More than likely that the largest single factor that will affect demand for the pound is the economic health of the United Kingdom or how the market is expecting the United Kingdom economy to fare in the future.
Sterling is what is known as a free floating currency, so its exchange rate or its price in relation to another currency is determined purely by supply and demand. Simply put, the more the pound is in demand internationally then the stronger its exchange rate will become.
Investors are apt to move money away from weakening economies. The worsening of expectations for the economy in the UK during 2010 goes a long way to explain sterling’s sharp decline.
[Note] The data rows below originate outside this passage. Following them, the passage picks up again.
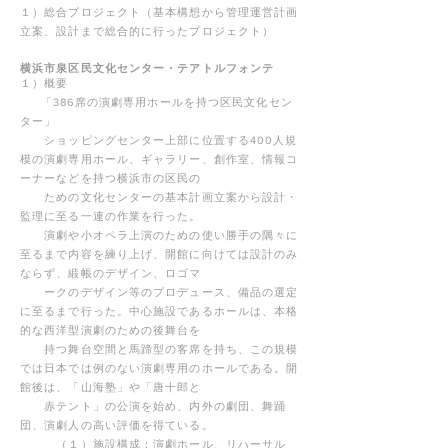
１）総合プロジェクト（基本構想から管理運営計画
立案、設計まで総合的に行ったプロジェクト）
横浜市泉区民文化センター・テアトルフォンテ
１）概要
「386席の演劇専用ホールを持つ区民文化セン
ター」
ショッピングセンター上部に位置する400人規
模の演劇専用ホール、ギャラリー、創作室、情報コ
ーナーなどを持つ横浜市の区民の
た
めの
文化センターの基本計画立案から設計・
監理に至る一連の作業を行った。
演劇や小オペラ上演のための使い勝手の隅々に
至るまで内容を練り上げ、開館に向けては設計のみ
ならず、緞帳のデザイン、ロゴマ
ー
クの
デザイン等のプロデュース、備品の選定
に至るまで行った。
中心施設であるホールは、本格
的な西洋型演劇のための後舞台を
持つ
舞台空間と馬蹄型の客席を持ち、この規模
では日本では例のない
演劇
専用のホールである。開
館後は、「山海塾」や「唐十郎と
赤テン
ト」の公演を始め、内外の劇団、舞踊
団、演劇人の高い評価を得
ている。
（１）施設構成：演劇ホール、リハーサル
Looking at exchange rates and its affect by the strength of the pound. A higher interest rate will mean you will be able to get a far better return on bonds and other Government securities and therefore this in turn will tend to attract financial capital from abroad. If currency markets expect the United Kingdom base rate to fall, the pound as a knock on effect will tend to weaken.
According to Winchester Electronics, a UK based company who specialise in rack and panel connectors, a currency is likely to weaken in order to correct a big trade deficit, which is unsustainable in the long-run, therefore making exports cheaper and imports a lot more expensive.
One of the effects for most families is an increase in the cost of travelling abroad. As a pound buys less of a foreign currency, hotels abroad, goods and services will become much costlier.
This also means that imported goods to the United Kingdom in turn will become more expensive to consumers and to businesses that import raw materials or components as part of their production process. Meanwhile exporters who price their goods in sterling will benefit as their goods will become cheaper in overseas market.